Friday, 31 October 2014

Learning to Write (ii)

I blogged recently about the positive effect that writing a glossary had had on my writing, and my understanding of the writing process.

This week's assignment, which I have just reviewed with my writing coach, Andrew Derrington,  was equally powerful. Andrew had introduced me to the art (or science?) of reverse outlining.

The technique is simple: take your text, number the paragraphs, and for each numbered paragraph answer a few key questions, including 'What is the topic of this paragraph?' and 'Is there a topic sentence?'

Answering those questions enables you to check that each paragraph has a purpose, and then assess how well it accomplishes that purpose. It also enables you to look at the flow of the whole body of text (in my case a chapter) and see how well that accomplishes its purpose.

It is also invaluable in writing (or in my case, re-writing) an introduction and a summary.

I found, for example, that some of my paragraphs had no real purpose; some had two topics (so needed to be split into two paragraphs); there were some gaps in the logical flow of the chapter (so new paragraphs are needed); and some were underdeveloped, and needed clarifying or expanding. I also learned (again) that although I believe I write well, there is a lot more to learn; which is both humbling and exciting.

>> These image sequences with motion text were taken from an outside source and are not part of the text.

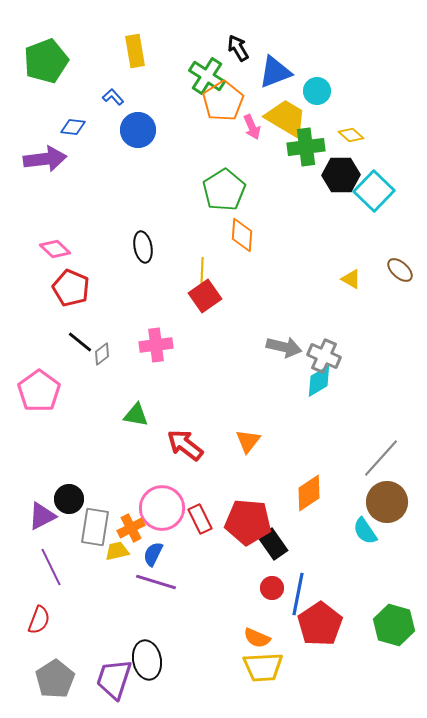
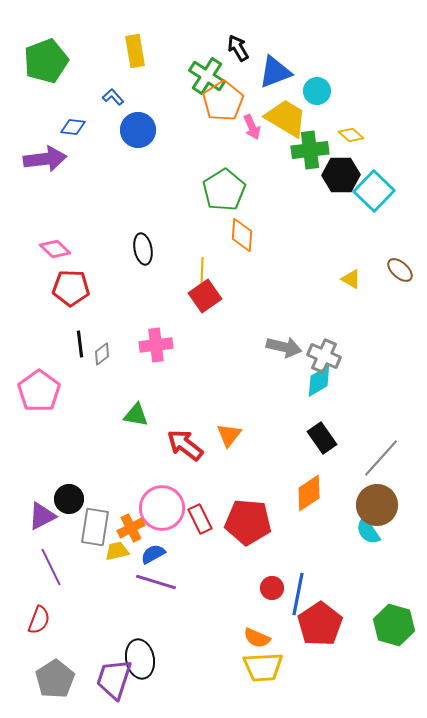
green cross at (306, 147): moved 4 px right, 3 px down
black ellipse at (143, 247): moved 2 px down
red pentagon at (71, 288): rotated 21 degrees counterclockwise
black line at (80, 342): moved 2 px down; rotated 44 degrees clockwise
orange triangle at (248, 441): moved 19 px left, 6 px up
brown circle at (387, 502): moved 10 px left, 3 px down
cyan semicircle at (365, 531): moved 3 px right
black rectangle at (273, 544): moved 49 px right, 106 px up
blue semicircle at (153, 554): rotated 35 degrees clockwise
black ellipse at (147, 660): moved 7 px left, 1 px up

Moreover, it prompted me to look at the overall structure of the book in the same way, with the result that I am making some significant changes to that: cutting quite a lot that is peripheral or tangential, and clarifying the flow of ideas throughout the whole text.

It is very laborious, but I think re-pays the time and effort. So I am committed to do three things before my next conversation with Andrew in a couple of weeks: re-write the chapter I have just analysed, in the light of my analysis; undertake the same process with another chapter already drafted; and revise the chapter list to get a final structure for the book.

So finalising the text is some way off, but I am increasingly confident that it will be a good text when I eventually get there.